Однако цели речевого акта вуалируются не только тогда, когда они подлежат санкциям. Хотя адресат часто нуждается в утешении (оправдании, одобрении, поощрении), откровенное утешение его не утешает. Оно составляет не столько коммуникативную цель, сколько терапевтическую сверхзадачу речи, которая (и адресат это знает) отражается и на искренности говорящего, и на истинности сообщаемого: искреннее желание достигнуть цели (перлокутивного эффекта) не всегда совместимо с искренностью мнения и правдивостью выражаемых суждений. Терапевтическая ретушь действительности в этом случае соответствует интересам адресата.
В громадном большинстве случаев говорящие нарушают правила коммуникации в поисках косвенного способа выражения второго смысла, и они, следовательно, заинтересованы в том, чтобы передача была принята. Основной принцип интерпретации высказывания — в том, что нарушение правила касается только «поверхностного», то есть буквального, значения речевого акта, «глубинное» же его содержание соответствует требованиям коммуникативных максим. Адресат, таким образом, исходит из предположения, что максимы речевого общения способны имплицировать передаваемый ему говорящим смысл (conveyed meaning). Поскольку, однако, говорящие обращаются с правилами коммуникации достаточно свободно, эти правила не могут однозначно задавать смысл высказывания. Вытекающие из них импликации не строги. Чтобы отличить их от логических отношений типа материальной импликации, вывода и следования, П. Грайс назвал их и м п л и к а т у р а м и речевого общения, или коммуникативными и м п л и к а т у р а м и (conversational implicatures). Логические отношения соединяют между собой значения предложений. Прагматические отношения (к ним принадлежат и импликатуры) отражают коммуникативные установки говорящего. Субъектом импликации является пропозиция, субъектом импликатуры — говорящий или (по метонимическому переносу) взятое в контексте речи высказывание. А речевые акты, смысл или иллокутивная сила которых выводятся адресатом по правилам импликатур, называются косвенными.
Использование косвенной речевой тактики может либо отвечать интересам адресата, то есть вытекать из принципа вежливости, либо идти ему во вред.
В первом случае говорящий избегает прямо формулировать свои желания, осуществление которых может затруднить собеседника. Он пользуется, например, такими формами выражения просьбы, которые предоставляют адресату удобную возможность отказа. Так, вместо того чтобы прямо обратиться с просьбой об одолжении, спрашивают: У тебя есть свободные деньги?, У тебя найдется лишний зонтик?, Ты не мог бы мне одолжить пачку бумаги? Такое замещение коммуникативной цели отвечает тому, что Д. Гордон и Дж.Лакофф называют смягчением коммуникативного намерения.

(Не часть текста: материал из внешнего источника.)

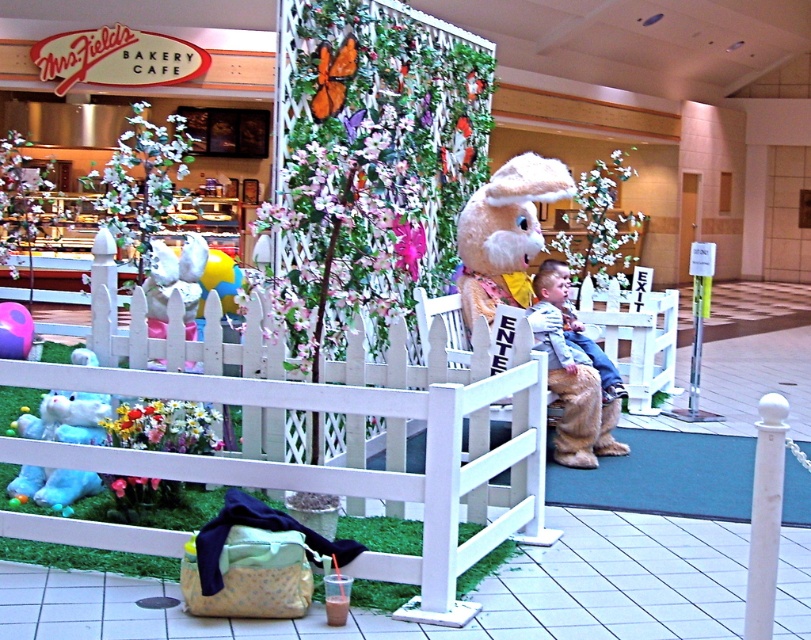 You are standing in the shopping mall and want to take a photo of the fluffy beige bunny at center. The mall has a rule that photos must be taken from a distance of at least 1 meter away from the bunny. If you position yourself directly in front of the bunny, will you be able to comply with the rule?

The question cannot be answered with the provided information because the 2D coordinates of the fluffy beige bunny at center do not provide information about the actual distance required to comply with the mall rule.

You are standing at the entrance of the mall and see two points marked in the scene. The first point is at coordinates point [486,305] and the second is at point [569,288]. Which point is closer to you?

Point [486,305] is in front of point [569,288], so it is closer to you.

You are a photographer trying to capture the fluffy beige bunny at center and the light blue denim jeans at center in the same frame. Based on their positions, which object is closer to the left edge of the photo?

The fluffy beige bunny at center is positioned on the left side of light blue denim jeans at center, so it is closer to the left edge of the photo. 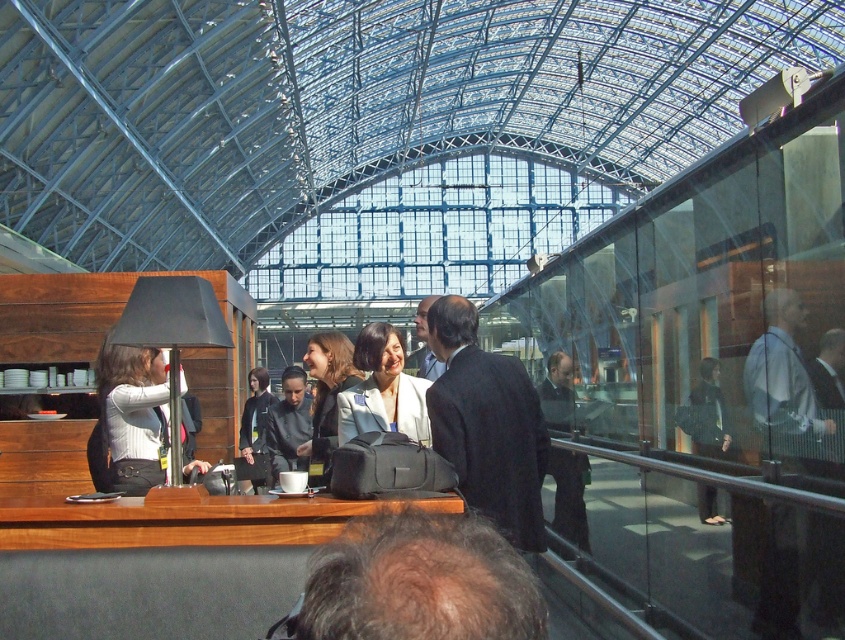 Question: Is black suit at center positioned in front of dark suit at right?

Choices:
 (A) yes
 (B) no

Answer: (A)

Question: Which object is farther from the camera taking this photo?

Choices:
 (A) black suit at center
 (B) light blue shirt at right
 (C) matte black jacket at left

Answer: (C)

Question: Among these points, which one is farthest from the camera?

Choices:
 (A) (113, 364)
 (B) (433, 362)
 (C) (435, 321)

Answer: (B)

Question: Can you confirm if matte black jacket at left is positioned above dark gray suit at center?

Choices:
 (A) no
 (B) yes

Answer: (B)

Question: Is dark gray suit at center to the right of dark blue suit at center from the viewer's perspective?

Choices:
 (A) yes
 (B) no

Answer: (B)

Question: Which point appears farthest from the camera in this image?

Choices:
 (A) (491, 516)
 (B) (794, 429)
 (C) (281, 387)
 (D) (548, 372)

Answer: (C)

Косвенные речевые акты этого типа легко конвенционализируются: вопрос о возможностях адресата почти всегда содержит проcь6y. В него естественно входит дательный заинтересованного лица: Ты можешь решить мне эту задачу?
Во втором случае говорящий избегает прямого выражения своей коммуникативной цели не из соображений вежливости — он либо не хочет нести ответственность за свои слова, либо решает предосудительную коммуникативную задачу.
Так, если в ответ на сообщение о пропаже книги собеседник скажет, что в кабинет заходил приятель пострадавшего, то такая реплика явно нарушает принцип релевантности. Восстановление связности диалога придает реплике характер обвинения.
Наконец, нарушение правил коммуникации может иметь своей целью повышение экспрессивности речи, придание ей эстетической ценности. Оно в этом случае формирует стилистические приемы (такие, как повтор, риторический вопрос, ирония, гипербола, литота и пр.). Прагматика перерастает в риторику. Отступление от правил может обернуться и деградацией речи и ее сублимацией. Каждая фигура художественного текста имеет свою “контрфигуру” в речи обыденной, которая является в одно и то же время и поставщиком, и кривым зеркалом художественных приемов.
Следует подчеркнуть, что сила импликатур речевого общения состоит не только в том, что они подсказывают технику вывода косвенных смыслов, но также и в том, что они уточняют прямой смысл высказывания, исключая другие интерпретации, совместимые с его значением. Так, принцип количества (полноты) информации, как отмечалось разными авторами, позволяет интерпретировать предложения типа У Ивановых было двое детей в смысле указания на точное количество, хотя такое предложение не стало бы ложным (в логическом плане), даже если бы Ивановы оказались многодетными родителями. Примеры такого рода можно интерпретировать и несколько иначе: можно считать, что сообщения о количестве отвечают на вопрос типа Сколько было у Ивановых детей?, предполагающий указание на точное число. Если говорящий не располагает нужными данными, он обычно делает соответствующую оговорку.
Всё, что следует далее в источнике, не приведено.